# 357 Auto Going Away??



## jpr (Aug 19, 2013)

I have recently been researching the 357Sig round and stopped at a mom and pop gun store near me (been in business 35 years). When I inquired about a 357Auto they informed me that they do not stock anything at all in 357sig. I asked if they could order it for me and they told me the round is going away and it is impossible to find ammo. I was told that Smith & Wesson has dropped the weapon from production and having checked their web site I find it to be true. 

I have went to several gun stores including a Cabelas and only one had a 357auto in stock and it was the last one! This has got me thinking about my choice and curious is this round going away?

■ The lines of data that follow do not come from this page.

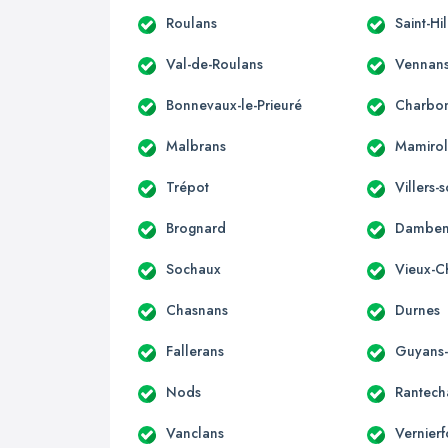
Roulans
Saint-Hi
Val-de-Roulans
Vennan
Bonnevaux-le-Prieuré
Charbon
Malbrans
Mamirol
Trépot
Villers
Brognard
Damben
Sochaux
Vieux-C
Chasnans
Durnes
Fallerans
Guyans
Nods
Rantech
Vanclans
Vernierf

I have yet to find any ammo on the shelf locally, however it is available on line. 

What does everyone think, is this round really going away and should I go back to looking at the 40S&W? Or is this just one manufacturer that is focusing on the most popular calibers??

Thanks
John


----------



## paratrooper (Feb 1, 2012)

I'm not an ammo expert nor do I do any reloading. But, I do pay attention to what kind of ammo tends to stay put once in production. 

I had odd feelings about the .357Sig long ago. I didn't know anyone that had a gun in that caliber or anyone that shot that caliber and liked it. 

The .40 S&W is tried and true and is a good performer. I currently have two guns in that caliber and plan on keeping them. 

Get ya a .40S&W. You won't have any regrets.


----------



## jpr (Aug 19, 2013)

paratrooper said:


> I'm not an ammo expert nor do I do any reloading. But, I do pay attention to what kind of ammo tends to stay put once in production.
> 
> I had odd feelings about the .357Sig long ago. I didn't know anyone that had a gun in that caliber or anyone that shot that caliber and liked it.
> 
> ...


Thanks paratrooper, I have a full size 40S&W and I like it, just a little big for concealed carry. I figured if I was buying a new weapon I would look at the 357sig. Several enforcement
agencies around here carry them and I have not heard a bad thing from anyone. That is why I was looking, may get a compact 40 and call it a day!

John


----------



## paratrooper (Feb 1, 2012)

jpr said:


> Thanks paratrooper, I have a full size 40S&W and I like it, just a little big for concealed carry. I figured if I was buying a new weapon I would look at the 357sig. Several enforcement
> agencies around here carry them and I have not heard a bad thing from anyone. That is why I was looking, may get a compact 40 and call it a day!
> 
> John


I have a SIG P250C in .40 cal. It's not too big and it's now my carry gun. It's DA only though, but that's not a deal breaker for me, as I also have a Beretta 92D in 9mm, and once you get used to the trigger, it's just fine.


----------



## DJ Niner (Oct 3, 2006)

The .40 and .357 SIG are so similar in pistol/mag size and parts, that most pistols in one of these calibers can be converted to the other caliber by dropping-in a new barrel and nothing else. Folks do it with Glocks all the time, even use the same mags.

Check into it; you may be able to keep your .357 and just buy a second barrel for it in .40, then shoot either caliber in the same pistol as ammo availability/cost allows.

And I wouldn't put too much faith in that prediction about the .357 SIG caliber going away; I've been hearing that about the 10mm for over a decade now, and it's still with us. Safe to say there are more law enforcement agencies using .357 SIG-caliber pistols than the 10mm, and use by L.E. will certainly help keep a caliber alive and kicking.


----------



## all357mag (May 20, 2013)

The 357sig, & 45gap were doomed before they began! Needless gimmick calibers for niches that weren't there! The 40 S&W was the only real revolutionary cartridge of the bunch. Stick with 45acp, 40 S&W. Potent defense rounds that make big holes out of concealable size handguns!


----------



## Chris3425 (Feb 22, 2013)

I've a G31 and the .357 Sig shoots really nice, is very accurate but is expensive so I also picked up a LW 9mm conversion barrel for something cheaper to shoot. I keep it setup with the .357 Sig for home defense and drop in the 9mm barrel and mags for target shooting.


----------



## Overkill0084 (Nov 28, 2010)

.357 Sig is a decent round that has achieved some measure of success with various law enforcement agencies. While it is an incremental step up in performance from 9 mm, it's not exactly revolutionary. It also falls somewhat short of the .357 mag load that it was intended to mimic. 
Add the fact that due to it's additional cost and relative rarity, it's not terribly popular among people who buy ammo with their own money. 
Going away? Probably not any time soon. But I wouldn't count on much in the way of improvement either.


----------